たとえば、三重野 慶氏の「言葉にする前のそのまま」(2017年)という作品。これは清流の中に白シャツの女性が横たわっている構図ですが、そこに描かれる水の流れ、波紋、清流のリアリティには目を見張るものがあります。キャンバスの中に流れる水があるとともに陽の光も感じられます。女性の髪、肌、布のしわも目の前で見ているような感覚になります。ここまで書くと写真のような絵画と思われるかもしれませんが、ぼくにはそれ以上の立体感と生々しさがあるように思うのです。

でも、それはキャンバスから1-2m離れてみるときに感じるもので、近寄って見てみると絵の細部はまったく違うものに見えます。むしろなにが描かれているのかわからないと言っても良いぐらいです。

不思議なことに、至近距離から絵の全体が見える距離まで離れていくと、それは水であり光の反射に見えてきます。その反対をやったり、繰り返したりしてもおなじ。その変容にキツネにつままれたような面持ちにすらなります。

そんなことをやりながら考えていると、そのうちに画家の存在を感じてきます。
そして、彼の眼を通して見た光景が彼の手によって再現されていることに気づきます。


彼は見たものをそのまま描くのではなく、見たものをキャンバスに再現するためにどうすればよいのかを考え、それに基づき筆を動かしている。きっと、どう描けば人間の眼がそれと認識できるのかを追求しているのではないでしょうか。
もしくは、画家というものには目の前のものがすべてこのような解像度で見えているのかもしれません。
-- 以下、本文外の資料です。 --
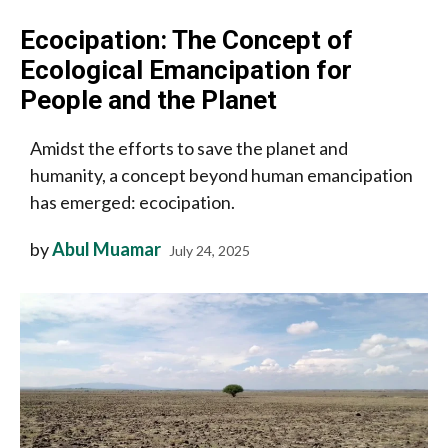
Ecocipation: The Concept of
Ecological Emancipation for
People and the Planet
Amidst the efforts to save the planet and
humanity, a concept beyond human emancipation
has emerged: ecocipation.
by
Abul Muamar
July 24, 2025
まるでテレビやカメラのように、画素解像度を変えながらその光景を解析し再構築している。そんなことはありえないのですが、それでもそう考えないと理解できないように思います。
もっと言えば、解析しているのはその物体ではなく光の反射や光度。画家の眼にはプリズムがあり、それを通して頭の中で光の分散がおこなわれ、それを認識したうえで絵として再構築していると思うのです。それは写真家も同じで、彼の場合はそれを瞬時に解析しシャッターを切り、フィルムに取り込むことをしている。

だとすれば、写実絵画の画家も写真家も光の写実をしようとしていると言えるのかもしれません。もし彼らは対象を描く/撮るという手法を使って光を捉えようとしているのなら、それはとても神秘的で神聖な行為のように思えてきます。

こんな考えは妄想としか言えないのかもしれないけれど、私たちが見ていると思っている物事がそのままであるということは誰にもわかりません。白をwhiteと言うように言葉が違っても通じてしまう世界で、一人一人の言葉がおなじ物事を示している可能性はどのくらいのものなのか。むしろ違っていることのほうが可能性のあることではないのか。そんなことを思っていると、言葉ではない絵画や写真はより信頼を置ける表現だと思えてきます。
ましてやこの地球上のありとあらゆるものに注がれる光を捉えようとしているものだとするならば、それはもっとも確かなもののように思えてきます。